Elementary and middle school students will stay at their current schools for the rest of this academic year, said Letcher Schools Supt. Anna Craft.
Craft said rumors have been spreading through the county since the Letcher County Board of Education in July authorized the creation of seven teams made up of parents, teachers, school administrators, board members and community members to look at elementary students attending classes in separate schools from middle school students.
“ There have been rumors out there it was going to happen at Christmas,” said Craft. “That is not true. The earliest it would happen if — and that is a big capital if — the board decided that would be next school year.”
Craft said the teams were created to examine the positives and negatives of having some schools made up of kindergarten through fifth- grade students and some schools made up of sixth-, seventhand eighth-grade students after the Kentucky Department of Education approved the district facilities plan during the summer.
A group of about 20 people consisting of representatives from each school in the district worked last school year on the facilities plan, which gives a detailed description of the condition of each school building and identifies the needs of each school.
“As part of that facilities plan, they list what the grade configurations are at every campus and we have a multitude,” said Craft.
Arlie Boggs, Beckham Bates, Cowan, Fleming-Neon, Letcher and Martha Jane Potter elementary schools all consist of kindergarten through eighth-grade students. West Whitesburg Elementary School has preschool through fifthgrade students. Sixth-, seventh- and eighth-grade students are enrolled at Whitesburg Middle School. Ninth, 10th, 11th and 12th grade students all attend Letcher County Central High School.
“ That committee suggested that the board look at putting all of them into either P-5s, 6-8s and one 9-12,” said Craft. “I feel like what the facilities committee suggested confirms what I have felt over the last couple of years (about) what we needed to do and the direction we needed to go in.”

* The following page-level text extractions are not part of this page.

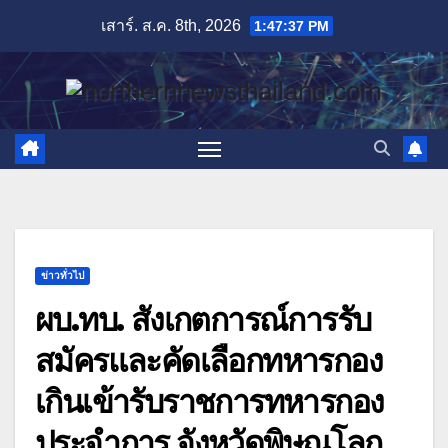
Skip
เสาร์. ส.ค. 8th, 2026
1:47:38 PM
to
content
ข่าวทั่วไป
ผบ.ทบ. สังเกตการณ์การรับ
สมัครและคัดเลือกทหารกอง
เกินเข้ารับราชการทหารกอง
ประจำการ จังหวัดพิษณุโลก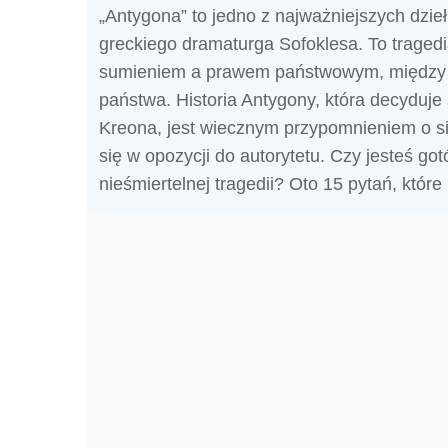
„Antygona” to jedno z najważniejszych dzieł 
greckiego dramaturga Sofoklesa. To traged
sumieniem a prawem państwowym, między lo
państwa. Historia Antygony, która decyduj
Kreona, jest wiecznym przypomnieniem o si
się w opozycji do autorytetu. Czy jesteś go
nieśmiertelnej tragedii? Oto 15 pytań, które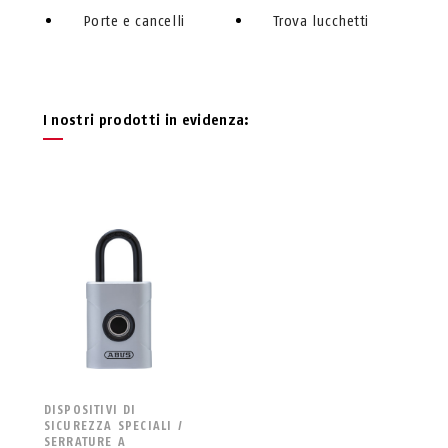
Porte e cancelli
Trova lucchetti
I nostri prodotti in evidenza:
DISPOSITIVI DI
SICUREZZA SPECIALI /
SERRATURE A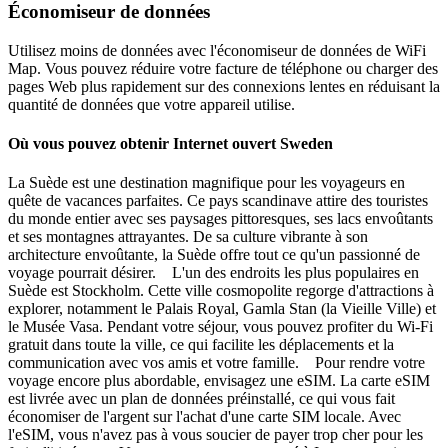
Économiseur de données
Utilisez moins de données avec l'économiseur de données de WiFi
Map. Vous pouvez réduire votre facture de téléphone ou charger des
pages Web plus rapidement sur des connexions lentes en réduisant la
quantité de données que votre appareil utilise.
Où vous pouvez obtenir Internet ouvert Sweden
La Suède est une destination magnifique pour les voyageurs en
quête de vacances parfaites. Ce pays scandinave attire des touristes
du monde entier avec ses paysages pittoresques, ses lacs envoûtants
et ses montagnes attrayantes. De sa culture vibrante à son
architecture envoûtante, la Suède offre tout ce qu'un passionné de
voyage pourrait désirer. L'un des endroits les plus populaires en
Suède est Stockholm. Cette ville cosmopolite regorge d'attractions à
explorer, notamment le Palais Royal, Gamla Stan (la Vieille Ville) et
le Musée Vasa. Pendant votre séjour, vous pouvez profiter du Wi-Fi
gratuit dans toute la ville, ce qui facilite les déplacements et la
communication avec vos amis et votre famille. Pour rendre votre
voyage encore plus abordable, envisagez une eSIM. La carte eSIM
est livrée avec un plan de données préinstallé, ce qui vous fait
économiser de l'argent sur l'achat d'une carte SIM locale. Avec
l'eSIM, vous n'avez pas à vous soucier de payer trop cher pour les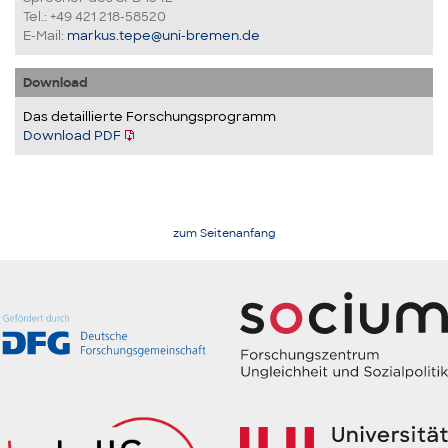
Tel.: +49 421 218-58520
E-Mail:
markus.tepe@uni-bremen.de
Download
Das detaillierte Forschungsprogramm
Download PDF
zum Seitenanfang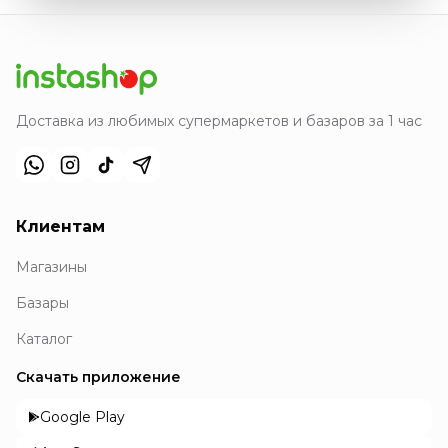
Доставка из любимых супермаркетов и базаров за 1 час
Клиентам
Магазины
Базары
Каталог
Скачать приложение
Google Play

Craft said when the school board looked over the district facilities plan it wanted to look further at the facilities committee’s recommendations.
“They turned to me and said could you get some people together and look at what would be involved, what the feasibility is, and the advantages and disadvantages would be to go into that configuration countywide,” said Craft.

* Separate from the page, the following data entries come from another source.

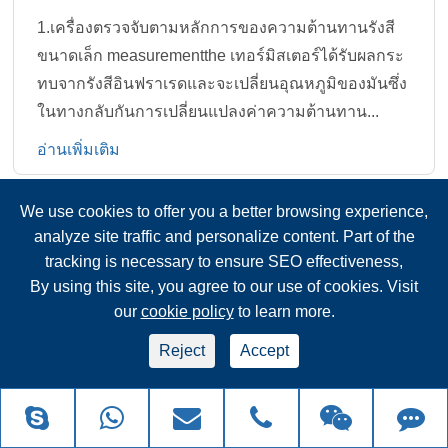
1.เครื่องตรวจจับตามหลักการของความต้านทานรังสี
ขนาดเล็ก measurementthe เทอร์มิสเตอร์ได้รับผลกระ
ทบจากรังสีอินฟราเรดและจะเปลี่ยนอุณหภูมิของมันซึ่ง
ในทางกลับกันการเปลี่ยนแปลงค่าความต้านทาน...
อ่านเพิ่มเติม
We use cookies to offer you a better browsing experience,
2021บริษัท Top 50อันดับความปลอดภัยระดับโลก
analyze site traffic and personalize content. Part of the
tracking is necessary to ensure SEO effectiveness,
2021/11/19
By using this site, you agree to our use of cookies. Visit
ในปีนี้ความปลอดภัยทั่วโลก50อันดับแรกรายการได้รับ
our
cookie policy
to learn more.
การปล่อยตัวในที่สุดแม้ว่าอุตสาหกรรมความปลอดภัย
Reject
Accept
จะได้รับผลกระทบจากการแพร่ระบาดในช่วง1-2ปีที่
ผ่านมาแต่การจัดอันดับทั่วโลกดูเหมือนจะไม่ได้รับผลก
ระทบยกเว้นการเกิดขึ้นของผู้ท้าชิงใหม่โซลูชั่นโมโต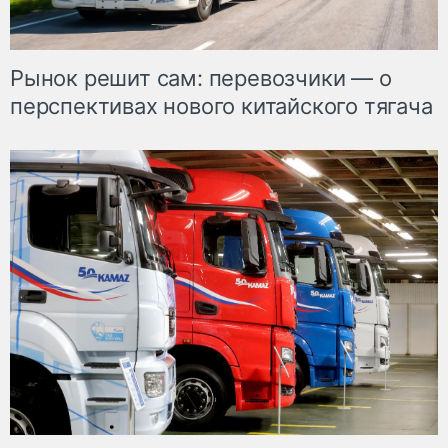
Рынок решит сам: перевозчики — о
перспективах нового китайского тягача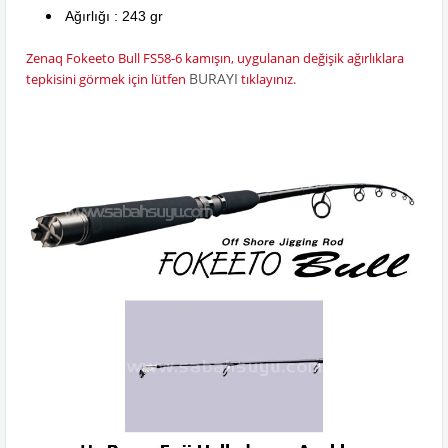
Ağırlığı : 243 gr
Zenaq Fokeeto Bull FS58-6 kamışın, uygulanan değişik ağırlıklara
BURAYI
tepkisini görmek için lütfen
tıklayınız.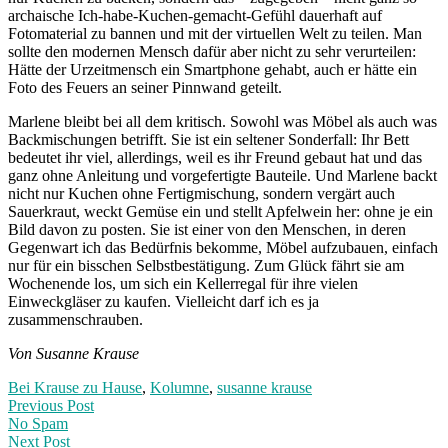
archaische Ich-habe-Kuchen-gemacht-Gefühl dauerhaft auf
Fotomaterial zu bannen und mit der virtuellen Welt zu teilen. Man
sollte den modernen Mensch dafür aber nicht zu sehr verurteilen:
Hätte der Urzeitmensch ein Smartphone gehabt, auch er hätte ein
Foto des Feuers an seiner Pinnwand geteilt.
Marlene bleibt bei all dem kritisch. Sowohl was Möbel als auch was
Backmischungen betrifft. Sie ist ein seltener Sonderfall: Ihr Bett
bedeutet ihr viel, allerdings, weil es ihr Freund gebaut hat und das
ganz ohne Anleitung und vorgefertigte Bauteile. Und Marlene backt
nicht nur Kuchen ohne Fertigmischung, sondern vergärt auch
Sauerkraut, weckt Gemüse ein und stellt Apfelwein her: ohne je ein
Bild davon zu posten. Sie ist einer von den Menschen, in deren
Gegenwart ich das Bedürfnis bekomme, Möbel aufzubauen, einfach
nur für ein bisschen Selbstbestätigung. Zum Glück fährt sie am
Wochenende los, um sich ein Kellerregal für ihre vielen
Einweckgläser zu kaufen. Vielleicht darf ich es ja
zusammenschrauben.
Von Susanne Krause
Bei Krause zu Hause
,
Kolumne
,
susanne krause
Post
Previous
Previous Post
post:
No Spam
navigation
Next Post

The teams are each made up of 10 members and are broken down into categories including transportation, curriculum, personnel and staffing, transition, facilities and technology, communication and extracurricular activities.
In December the teams will present the school board with a data package containing their conclusions.
“They may look at it and say we don’t think this is a good idea,” said Craft. “They may say this is a good idea, but we want to wait a year or two to start it. You’ve got several options. Do it next school year. Do it a few years down the road or don’t do it at all.”
Craft said one thing is for certain: “It in no way will happen this school year. I can assure you of that.”
“ The board will have the ultimate decision,” she added. “ The committees are getting data together. All of this is just a study, a proposal.”
Craft said it has not been determined yet which schools would be designated as middle schools and which ones would be elementary schools if changes were made. She did say that Fleming-Neon and Letcher elementary schools have features such as athletic fields that would make them better suited as middle schools.
She said she thinks reorganizing the district school structure is the best option for students.
“I feel like to be able to offer the best education to our children we really need to look at separating the younger from the older kids,” said Craft.
Craft said it puts a hardship on faculty and staff to have eighth graders in the same building with kindergarteners or preschool children.
“ I have been reading about it. Academically, it is the best thing we can do for our children,” she said. “I love the kids. I love the staff and I want to do what is right. As long as I sit in this chair I will do what is best for students first.”